Kurzüberblick zur Produktion
Michael Noer, international bekannt geworden durch seine kompromisslosen Sozialdramen, bringt in Papillon eine reduzierte, körperorientierte Regiephilosophie ein. Seine Filmsprache tendiert zu engem, oft dokumentarisch anmutendem Realismus, der Emotionen über physische Präsenz und Raumgestaltung vermittelt. Diese Handschrift prägt die Neuauflage und sorgt dafür, dass der Klassiker nicht als bloße Reminiszenz, sondern als eigenständiges filmisches Argument auftritt.

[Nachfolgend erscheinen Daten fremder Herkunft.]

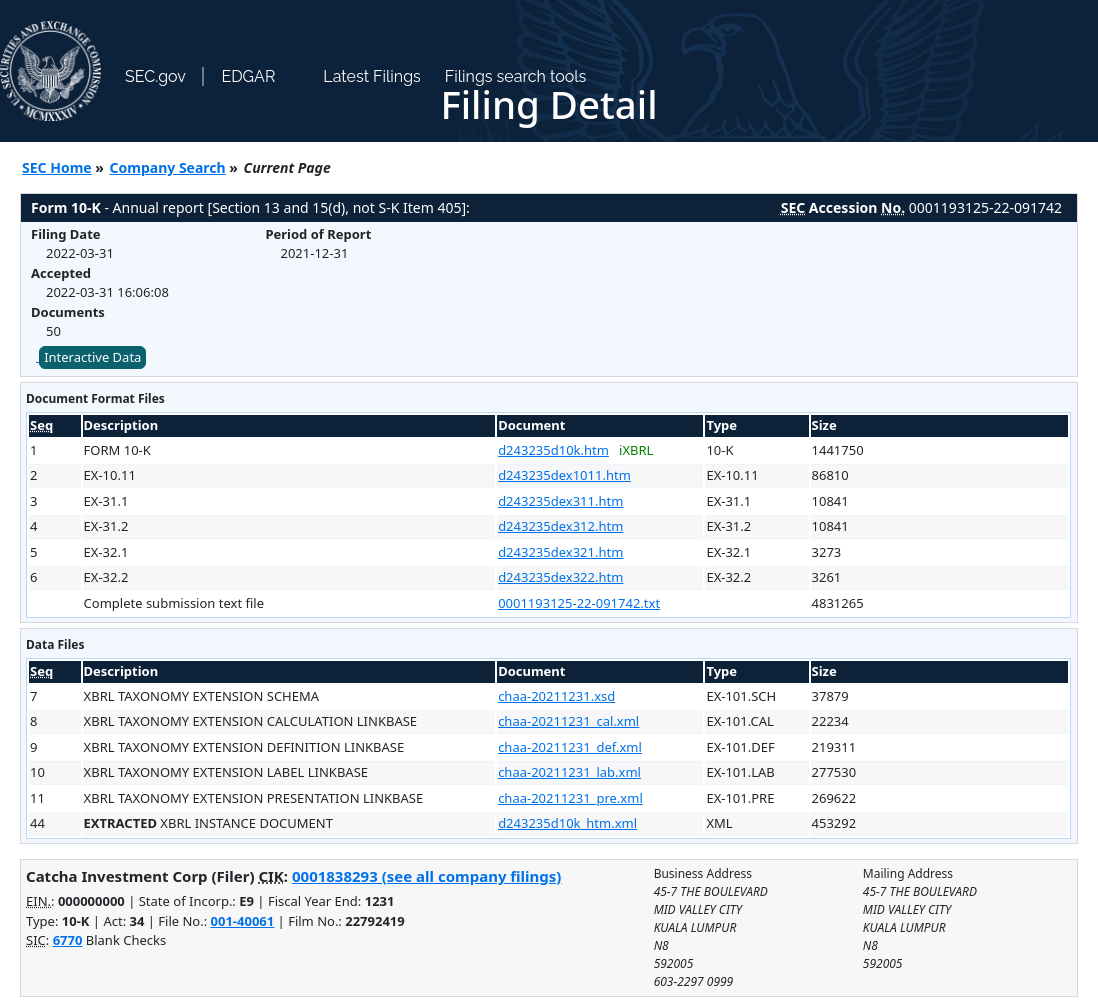 This screenshot has height=1007, width=1098. What do you see at coordinates (516, 76) in the screenshot?
I see `Filings search tools` at bounding box center [516, 76].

Die Produktion des Films bewegt sich in einem Feld zwischen kommerziellen Erwartungen und künstlerischem Anspruch. Die Entscheidung, einen weithin bekannten Stoff noch einmal auf die Leinwand zu bringen, impliziert die Notwendigkeit, sowohl die Erwartungen eines Publikums an einen Abenteuerfilm zu bedienen als auch die Ernsthaftigkeit des Ursprungsmaterials zu wahren. Dies schlägt sich in der Auswahl der Darsteller, der Bildästhetik und der Inszenierung physischer Härte nieder.
Im Gefüge von Noers Gesamtwerk stellt Papillon eine Ausweitung seiner Themen dar - weg von sozialräumlichen, städtischen Milieus hin zu einem größeren historischen Tableau, das kolonial geprägte Strafsysteme und individuelle Überlebensstrategien verhandelt. Es ist ein Schritt, der Noers Neigung zum Realismus in einen größeren, beinahe epischen Rahmen stellt, ohne dabei in Sentimentalität zu verfallen.
Die Hauptdarsteller & Hauptdarstellerinnen
Charlie Hunnam, der hier die titelgebende Figur übernimmt, ist dem Publikum vor allem durch seine Arbeit in Fernsehserien wie Sons of Anarchy und kinoreifen Genreproduktionen wie Pacific Rim vertraut. Hunnam bringt eine rauhe Körperlichkeit und eine kontrollierte Expressivität mit, die der Figur des Papillon eine Mischung aus stoischer Entschlossenheit und verletzlicher Menschlichkeit verleiht. Seine Darstellung ist darauf angelegt, das physische Element des Überlebenskampfes ebenso zu vermitteln wie die inneren Brüche eines Mannes, der mit einem überbordenden System ringt.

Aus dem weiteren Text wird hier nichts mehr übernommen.